Saved data entries
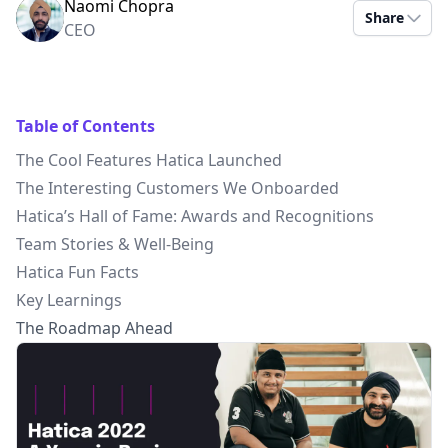
Naomi Chopra
Share
CEO
Table of Contents
The Cool Features Hatica Launched
The Interesting Customers We Onboarded
Hatica’s Hall of Fame: Awards and Recognitions
Team Stories & Well-Being
Hatica Fun Facts
Key Learnings
The Roadmap Ahead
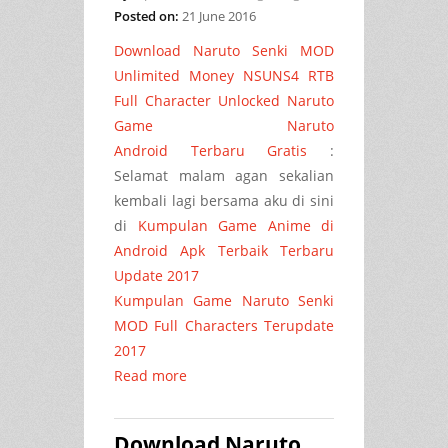
Posted on:
21 June 2016
Download Naruto Senki MOD
Unlimited Money NSUNS4 RTB
Full Character Unlocked Naruto
Game Naruto
Android Terbaru
Gratis
:
Selamat malam agan sekalian
kembali lagi bersama aku di sini
di
Kumpulan Game Anime di
Android Apk Terbaik Terbaru
Update 2017
Kumpulan Game Naruto Senki
MOD Full Characters Terupdate
2017
Read more
Download Naruto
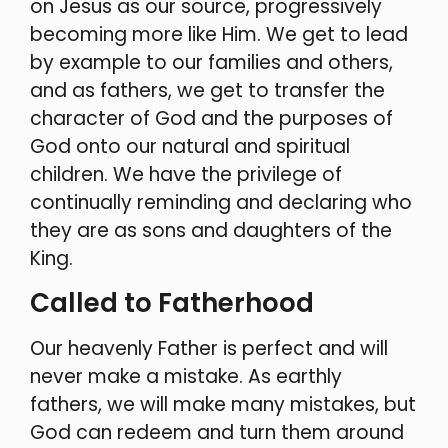
on Jesus as our source, progressively
becoming more like Him. We get to lead
by example to our families and others,
and as fathers, we get to transfer the
character of God and the purposes of
God onto our natural and spiritual
children. We have the privilege of
continually reminding and declaring who
they are as sons and daughters of the
King.
Called to Fatherhood
Our heavenly Father is perfect and will
never make a mistake. As earthly
fathers, we will make many mistakes, but
God can redeem and turn them around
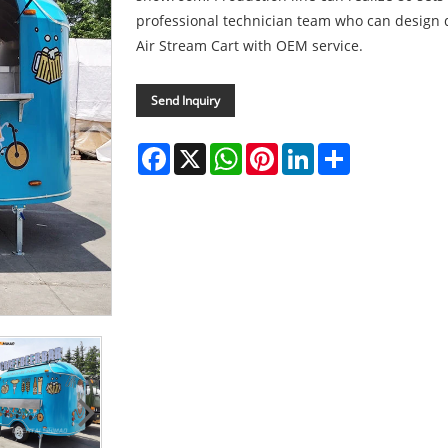
professional technician team who can design d
Air Stream Cart with OEM service.
Send Inquiry
Facebook
X
WhatsApp
Pinterest
LinkedIn
Share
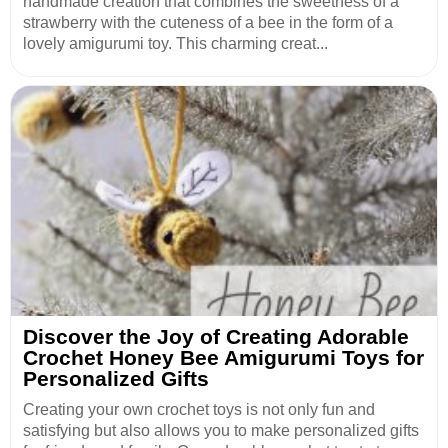
handmade creation that combines the sweetness of a
strawberry with the cuteness of a bee in the form of a
lovely amigurumi toy. This charming creat...
Discover the Joy of Creating Adorable
Crochet Honey Bee Amigurumi Toys for
Personalized Gifts
Creating your own crochet toys is not only fun and
satisfying but also allows you to make personalized gifts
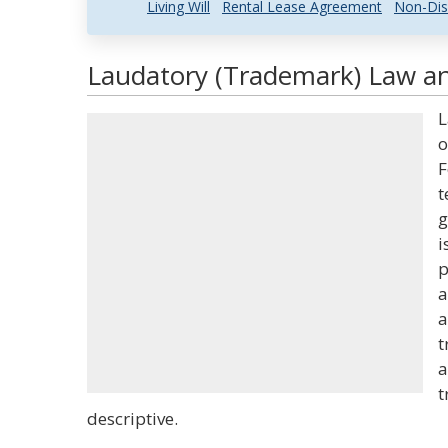
Living Will
Rental Lease Agreement
Non-Dis
Laudatory (Trademark) Law an
L
o
F
t
g
i
p
a
a
t
a
t
descriptive.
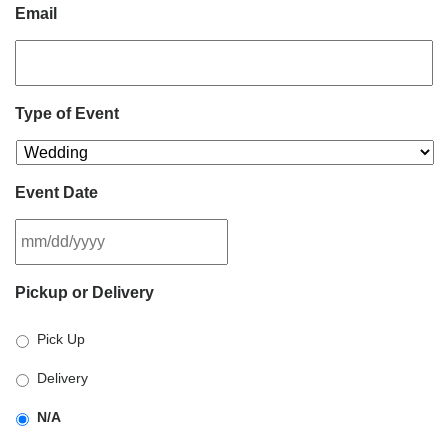
Email
Type of Event
Event Date
MM
Pickup or Delivery
slash
DD
Pick Up
slash
YYYY
Delivery
N/A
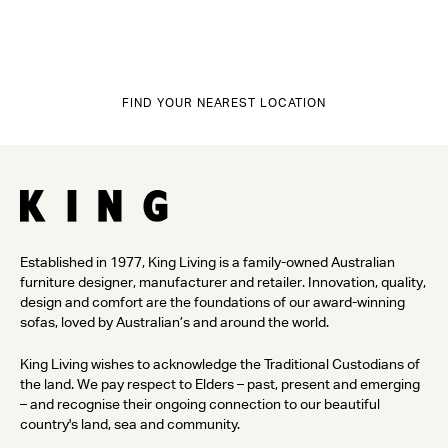
FIND YOUR NEAREST LOCATION
Established in 1977, King Living is a family-owned Australian
furniture designer, manufacturer and retailer. Innovation, quality,
design and comfort are the foundations of our award-winning
sofas, loved by Australian’s and around the world.
King Living wishes to acknowledge the Traditional Custodians of
the land. We pay respect to Elders – past, present and emerging
– and recognise their ongoing connection to our beautiful
country's land, sea and community.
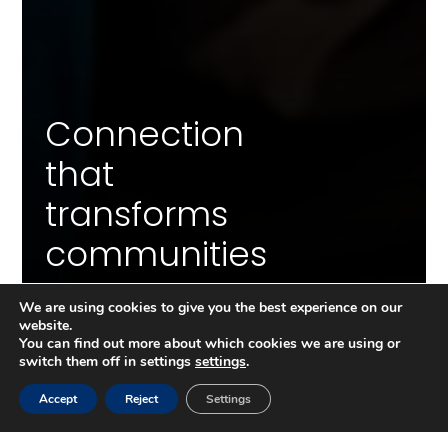
Connection
that
transforms
communities
We are using cookies to give you the best experience on our
website.
You can find out more about which cookies we are using or
switch them off in settings
settings
.
GET AN OVERVIEW OF THE INITIATIVE BEFORE THE
DOCUMENTARY:
Accept
Reject
Settings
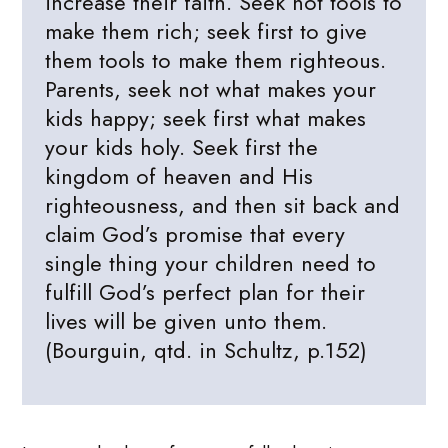
increase their faith. Seek not tools to
make them rich; seek first to give
them tools to make them righteous.
Parents, seek not what makes your
kids happy; seek first what makes
your kids holy. Seek first the
kingdom of heaven and His
righteousness, and then sit back and
claim God’s promise that every
single thing your children need to
fulfill God’s perfect plan for their
lives will be given unto them.
(Bourguin, qtd. in Schultz, p.152)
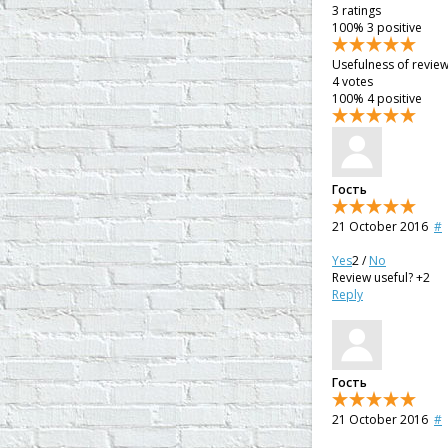
3
ratings
100%
3 positive
Usefulness of revie
4
votes
100%
4 positive
Гость
21 October 2016
#
Yes
2
/
No
Review useful?
+2
Reply
Гость
21 October 2016
#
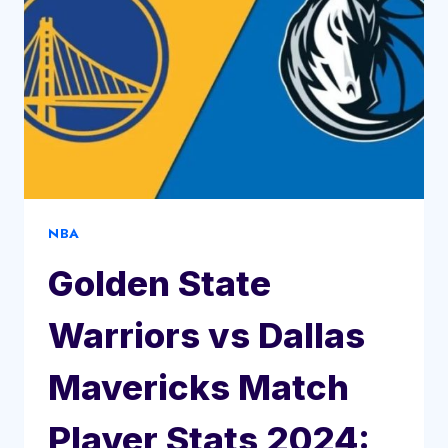
NBA
Golden State
Warriors vs Dallas
Mavericks Match
Player Stats 2024:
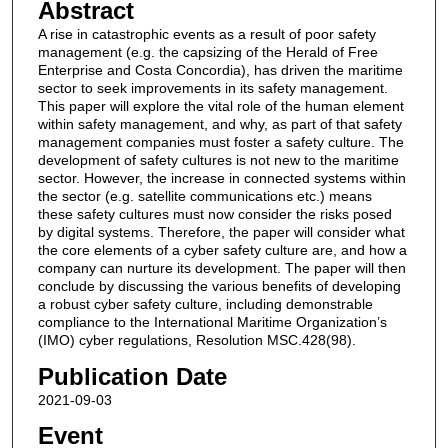
Abstract
A rise in catastrophic events as a result of poor safety
management (e.g. the capsizing of the Herald of Free
Enterprise and Costa Concordia), has driven the maritime
sector to seek improvements in its safety management.
This paper will explore the vital role of the human element
within safety management, and why, as part of that safety
management companies must foster a safety culture. The
development of safety cultures is not new to the maritime
sector. However, the increase in connected systems within
the sector (e.g. satellite communications etc.) means
these safety cultures must now consider the risks posed
by digital systems. Therefore, the paper will consider what
the core elements of a cyber safety culture are, and how a
company can nurture its development. The paper will then
conclude by discussing the various benefits of developing
a robust cyber safety culture, including demonstrable
compliance to the International Maritime Organization’s
(IMO) cyber regulations, Resolution MSC.428(98).
Publication Date
2021-09-03
Event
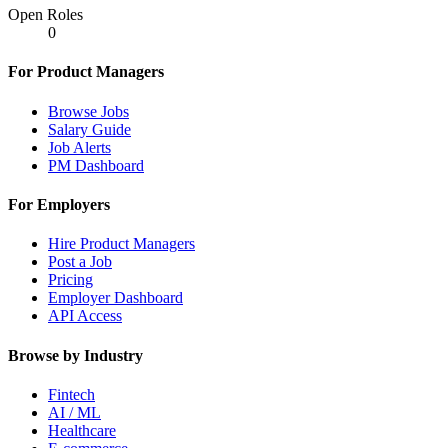
Open Roles
0
For Product Managers
Browse Jobs
Salary Guide
Job Alerts
PM Dashboard
For Employers
Hire Product Managers
Post a Job
Pricing
Employer Dashboard
API Access
Browse by Industry
Fintech
AI / ML
Healthcare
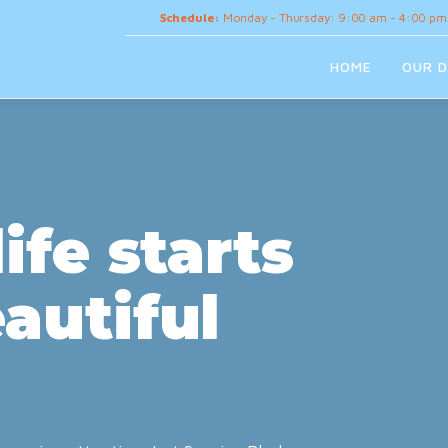
Schedule:
Monday - Thursday: 9:00 am - 4:00 pm
HOME
OUR D
ife starts
autiful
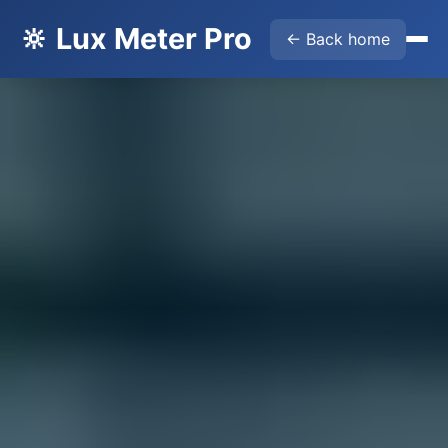
🔆 Lux Meter Pro
← Back home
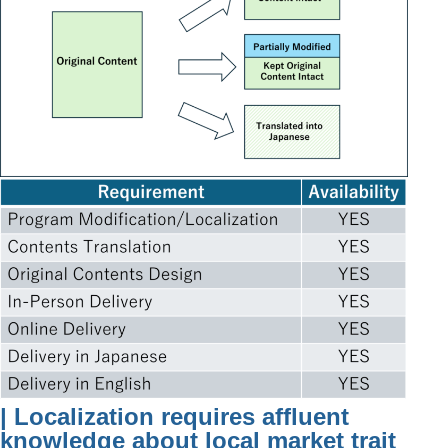
| Localization requires affluent
knowledge about local market trait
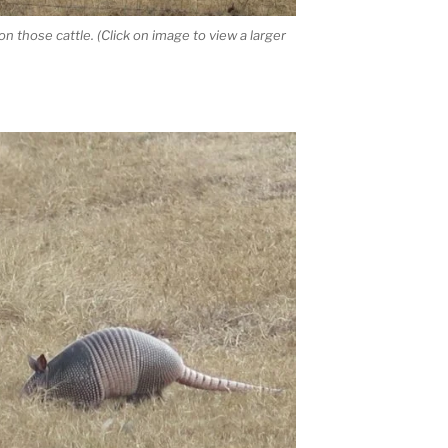
n those cattle. (Click on image to view a larger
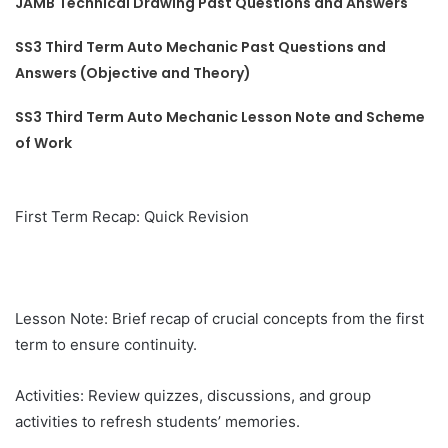
JAMB Technical Drawing Past Questions and Answers
SS3 Third Term Auto Mechanic Past Questions and
Answers (Objective and Theory)
SS3 Third Term Auto Mechanic Lesson Note and Scheme
of Work
First Term Recap: Quick Revision
Lesson Note: Brief recap of crucial concepts from the first
term to ensure continuity.
Activities: Review quizzes, discussions, and group
activities to refresh students’ memories.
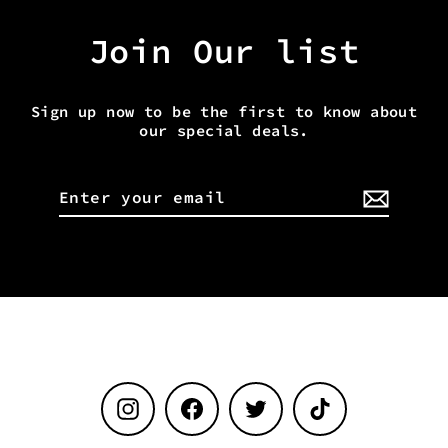
Join Our list
Sign up now to be the first to know about
our special deals.
Enter
your
email
Instagram
Facebook
Twitter
TikTok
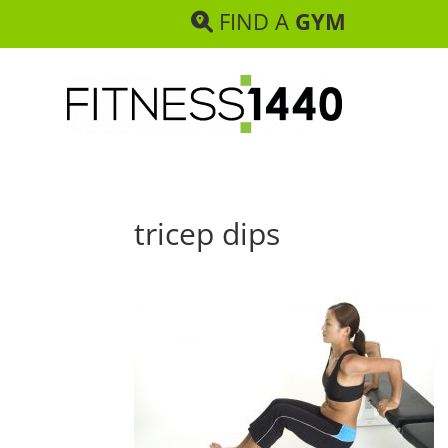
FIND A
GYM
tricep dips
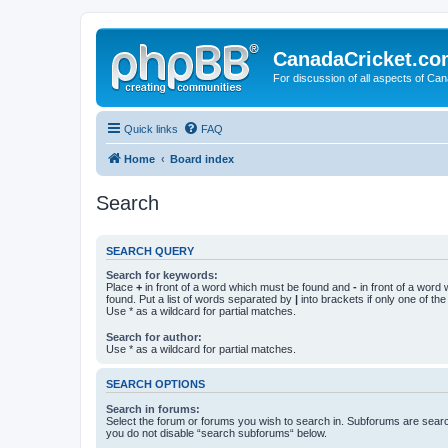
CanadaCricket.c
For discussion of all aspects of Can
Quick links
FAQ
Home
Board index
Search
SEARCH QUERY
Search for keywords:
Place
+
in front of a word which must be found and
-
in front of a word
found. Put a list of words separated by
|
into brackets if only one of th
Use * as a wildcard for partial matches.
Search for author:
Use * as a wildcard for partial matches.
SEARCH OPTIONS
Search in forums:
Select the forum or forums you wish to search in. Subforums are searc
you do not disable “search subforums“ below.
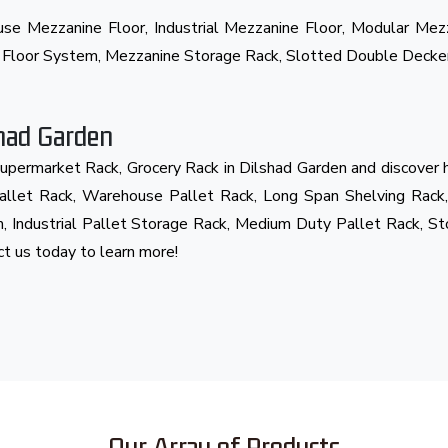
ouse Mezzanine Floor, Industrial Mezzanine Floor, Modular Me
e Floor System, Mezzanine Storage Rack, Slotted Double Decke
shad Garden
Supermarket Rack, Grocery Rack in Dilshad Garden and discover
 Pallet Rack, Warehouse Pallet Rack, Long Span Shelving Rack,
, Industrial Pallet Storage Rack, Medium Duty Pallet Rack, St
act us today to learn more!
Our Array of Products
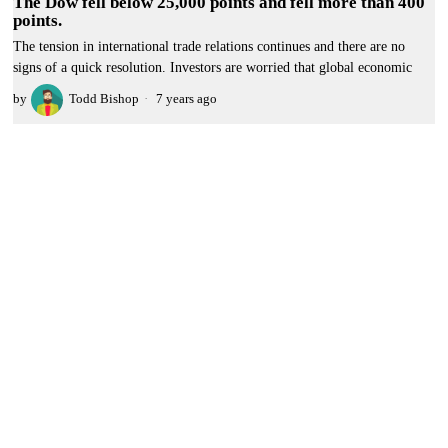
The Dow fell below 25,000 points and fell more than 400
points.
The tension in international trade relations continues and there are no
signs of a quick resolution. Investors are worried that global economic
by
Todd Bishop
7 years ago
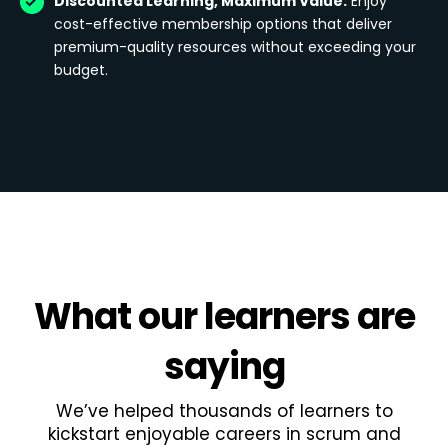
Discounted Learning, Maximum Value:
Enjoy
cost-effective membership options that deliver
premium-quality resources without exceeding your
budget.
What
our learners
are
saying
We’ve helped thousands of learners to
kickstart enjoyable careers in scrum and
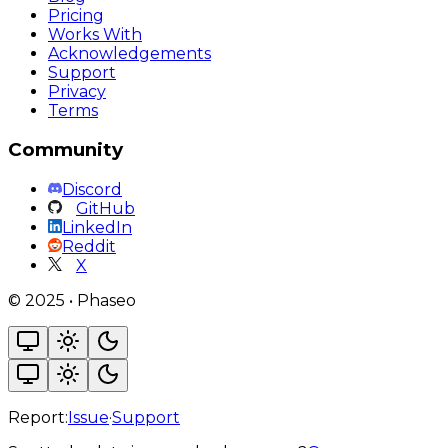
Pricing
Works With
Acknowledgements
Support
Privacy
Terms
Community
Discord
GitHub
LinkedIn
Reddit
X
©
2025
•
Phaseo
Report:
Issue
·
Support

#### Try it
Copy out every entry above exactly. Leave the pictures out.

#### Written solution
Naomi Chopra
Share
CEO
Table of Contents
The Cool Features Hatica Launched
The Interesting Customers We Onboarded
Hatica’s Hall of Fame: Awards and Recognitions
Team Stories & Well-Being
Hatica Fun Facts
Key Learnings
The Roadmap Ahead
Posted on:
21 June 2016
Download Naruto Senki MOD
Unlimited Money NSUNS4 RTB
Full Character Unlocked Naruto
Game Naruto
Android Terbaru
Gratis
:
Selamat malam agan sekalian
kembali lagi bersama aku di sini
di
Kumpulan Game Anime di
Android Apk Terbaik Terbaru
Update 2017
Kumpulan Game Naruto Senki
MOD Full Characters Terupdate
2017
Read more
Download Naruto
on Jesus as our source, progressively
becoming more like Him. We get to lead
by example to our families and others,
and as fathers, we get to transfer the
character of God and the purposes of
God onto our natural and spiritual
children. We have the privilege of
continually reminding and declaring who
they are as sons and daughters of the
King.
Called to Fatherhood
Our heavenly Father is perfect and will
never make a mistake. As earthly
fathers, we will make many mistakes, but
God can redeem and turn them around
professional technician team who can design d
Air Stream Cart with OEM service.
Send Inquiry
Facebook
X
WhatsApp
Pinterest
LinkedIn
Share
handmade creation that combines the sweetness of a
strawberry with the cuteness of a bee in the form of a
lovely amigurumi toy. This charming creat...
Discover the Joy of Creating Adorable
Crochet Honey Bee Amigurumi Toys for
Personalized Gifts
Creating your own crochet toys is not only fun and
satisfying but also allows you to make personalized gifts
Living Will
Rental Lease Agreement
Non-Dis
Laudatory (Trademark) Law an
L
o
F
t
g
i
p
a
a
t
a
t
descriptive.
Email
Type of Event
Event Date
MM
Pickup or Delivery
slash
DD
Pick Up
slash
YYYY
Delivery
N/A
FIND YOUR NEAREST LOCATION
Established in 1977, King Living is a family-owned Australian
furniture designer, manufacturer and retailer. Innovation, quality,
design and comfort are the foundations of our award-winning
sofas, loved by Australian’s and around the world.
King Living wishes to acknowledge the Traditional Custodians of
the land. We pay respect to Elders – past, present and emerging
– and recognise their ongoing connection to our beautiful
country's land, sea and community.
Connection
that
transforms
communities
We are using cookies to give you the best experience on our
website.
You can find out more about which cookies we are using or
switch them off in settings
settings
.
GET AN OVERVIEW OF THE INITIATIVE BEFORE THE
DOCUMENTARY:
Accept
Reject
Settings
increase their faith. Seek not tools to
make them rich; seek first to give
them tools to make them righteous.
Parents, seek not what makes your
kids happy; seek first what makes
your kids holy. Seek first the
kingdom of heaven and His
righteousness, and then sit back and
claim God’s promise that every
single thing your children need to
fulfill God’s perfect plan for their
lives will be given unto them.
(Bourguin, qtd. in Schultz, p.152)
3
ratings
100%
3 positive
Usefulness of revie
4
votes
100%
4 positive
Гость
21 October 2016
#
Yes
2
/
No
Review useful?
+2
Reply
Гость
21 October 2016
#
NBA
Golden State
Warriors vs Dallas
Mavericks Match
Player Stats 2024:
Abstract
A rise in catastrophic events as a result of poor safety
management (e.g. the capsizing of the Herald of Free
Enterprise and Costa Concordia), has driven the maritime
sector to seek improvements in its safety management.
This paper will explore the vital role of the human element
within safety management, and why, as part of that safety
management companies must foster a safety culture. The
development of safety cultures is not new to the maritime
sector. However, the increase in connected systems within
the sector (e.g. satellite communications etc.) means
these safety cultures must now consider the risks posed
by digital systems. Therefore, the paper will consider what
the core elements of a cyber safety culture are, and how a
company can nurture its development. The paper will then
conclude by discussing the various benefits of developing
a robust cyber safety culture, including demonstrable
compliance to the International Maritime Organization’s
(IMO) cyber regulations, Resolution MSC.428(98).
Publication Date
2021-09-03
Event
Open Roles
0
For Product Managers
Browse Jobs
Salary Guide
Job Alerts
PM Dashboard
For Employers
Hire Product Managers
Post a Job
Pricing
Employer Dashboard
API Access
Browse by Industry
Fintech
AI / ML
Healthcare
Schedule:
Monday - Thursday: 9:00 am - 4:00 pm
HOME
OUR D
ife starts
autiful
🔆 Lux Meter Pro
← Back home
| Localization requires affluent
knowledge about local market trait
n those cattle. (Click on image to view a larger
JAMB Technical Drawing Past Questions and Answers
SS3 Third Term Auto Mechanic Past Questions and
Answers (Objective and Theory)
SS3 Third Term Auto Mechanic Lesson Note and Scheme
of Work
First Term Recap: Quick Revision
Lesson Note: Brief recap of crucial concepts from the first
term to ensure continuity.
Activities: Review quizzes, discussions, and group
activities to refresh students’ memories.
Join Our list
Sign up now to be the first to know about
our special deals.
Enter
your
email
Instagram
Facebook
Twitter
TikTok
FIND A
GYM
tricep dips
CanadaCricket.c
For discussion of all aspects of Can
Quick links
FAQ
Home
Board index
Search
SEARCH QUERY
Search for keywords:
Place
+
in front of a word which must be found and
-
in front of a word
found. Put a list of words separated by
|
into brackets if only one of th
Use * as a wildcard for partial matches.
Search for author:
Use * as a wildcard for partial matches.
SEARCH OPTIONS
Search in forums:
Select the forum or forums you wish to search in. Subforums are searc
you do not disable “search subforums“ below.
ouse Mezzanine Floor, Industrial Mezzanine Floor, Modular Me
e Floor System, Mezzanine Storage Rack, Slotted Double Decke
shad Garden
Supermarket Rack, Grocery Rack in Dilshad Garden and discover
 Pallet Rack, Warehouse Pallet Rack, Long Span Shelving Rack,
, Industrial Pallet Storage Rack, Medium Duty Pallet Rack, St
act us today to learn more!
Our Array of Products
The Dow fell below 25,000 points and fell more than 400
points.
The tension in international trade relations continues and there are no
signs of a quick resolution. Investors are worried that global economic
by
Todd Bishop
7 years ago
Discounted Learning, Maximum Value:
Enjoy
cost-effective membership options that deliver
premium-quality resources without exceeding your
budget.
What
our learners
are
saying
We’ve helped thousands of learners to
kickstart enjoyable careers in scrum and
Pricing
Works With
Acknowledgements
Support
Privacy
Terms
Community
Discord
GitHub
LinkedIn
Reddit
X
©
2025
•
Phaseo
Report:
Issue
·
Support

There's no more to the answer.